The relationships between etiology, age at onset and electroclinical findings were examined in 77 children with temporal lobe epilepsy (TLE) reported from University of Verona, Verona, and Niguarda Hospital, Milan, Italy. Age at onset was < 3 years in 39 patients, 3 to 6 years in 17, and > 6 years in 21. Seizures began with staring, lip cyanosis, and oral automatisms; auras were more common after age 6 years. Video-EEG recordings documented seizures starting independently in both temporal lobes. Three subgroups of TLE were recognized: 1) Symptomatic TLE caused by cortical malformation or tumor; 2) TLE with mesial temporal sclerosis; and 3) cryptogenic TLE. Thirty two patients underwent surgical treatment. [1]
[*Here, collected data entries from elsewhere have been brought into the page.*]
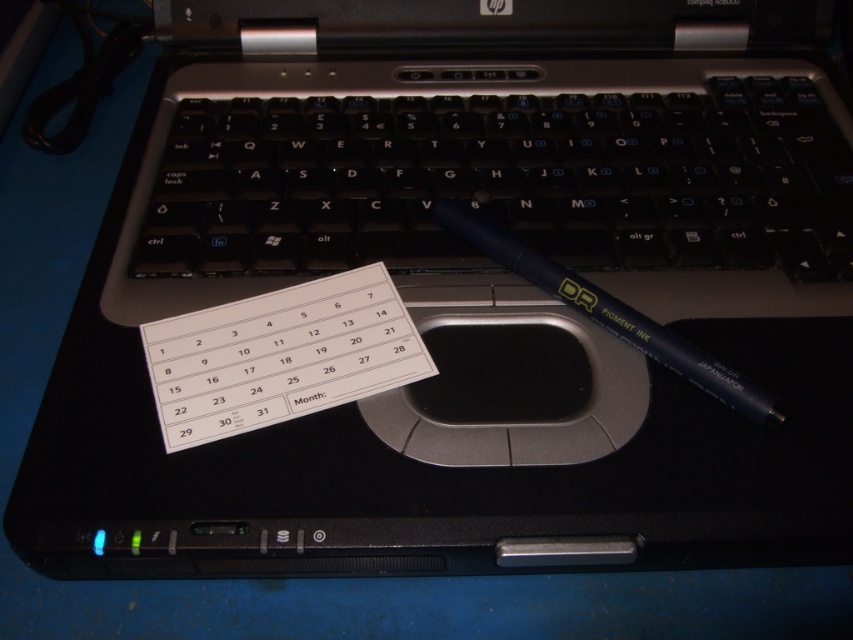 Question: Based on their relative distances, which object is farther from the matte black pen at center?

Choices:
 (A) white paper calendar at center
 (B) black plastic keyboard at center

Answer: (B)

Question: Can you confirm if black plastic keyboard at center is positioned to the right of matte black pen at center?

Choices:
 (A) yes
 (B) no

Answer: (B)

Question: From the image, what is the correct spatial relationship of white paper calendar at center in relation to matte black pen at center?

Choices:
 (A) below
 (B) above

Answer: (A)

Question: Which object appears farthest from the camera in this image?

Choices:
 (A) white paper calendar at center
 (B) matte black pen at center
 (C) black plastic keyboard at center

Answer: (C)

Question: Can you confirm if black plastic keyboard at center is positioned below matte black pen at center?

Choices:
 (A) yes
 (B) no

Answer: (B)

Question: Considering the real-world distances, which object is farthest from the white paper calendar at center?

Choices:
 (A) black plastic keyboard at center
 (B) matte black pen at center

Answer: (A) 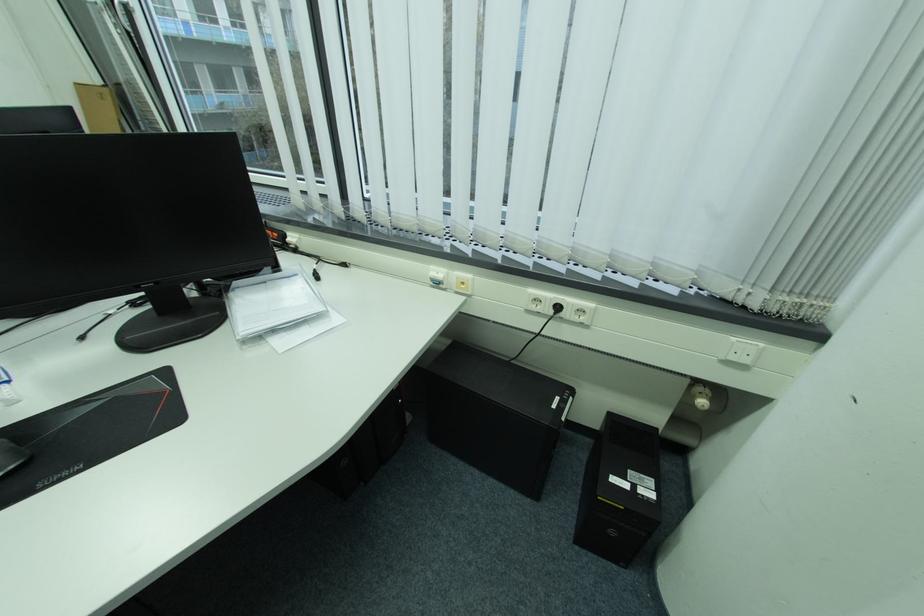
COMMENT. Video-EEG recording of seizures is essential for correct diagnosis and localization of TLE in young children. In cases lacking neuroradiological correlation, a repeat video-EEG may be needed at follow-up. Wyllie E et al [2], in a previous electroclinical study of 14 children aged 16 months to 12 years, also demonstrated the value of video-EEG recordings in pre-surgical localization of the epileptogenic zone in children with TLE, especially in cases with mesial sclerosis and without tumor. In 9 with low grade neoplasms, the EEG findings were complex, including multifocal interictal sharp waves or falsely lateralized EEG seizure onset. An excellent surgical outcome is reported in 19 patients with mesial temporal sclerosis following prolonged complex febrile seizures and treated at the Montreal Neurological Institute [3]. Ictal SPECT was superior to ictal EEG in localizing value in a study of 15 children with TLE, aged 7-14 years, at Royal Children's Hospital, Melbourne, Australia [4].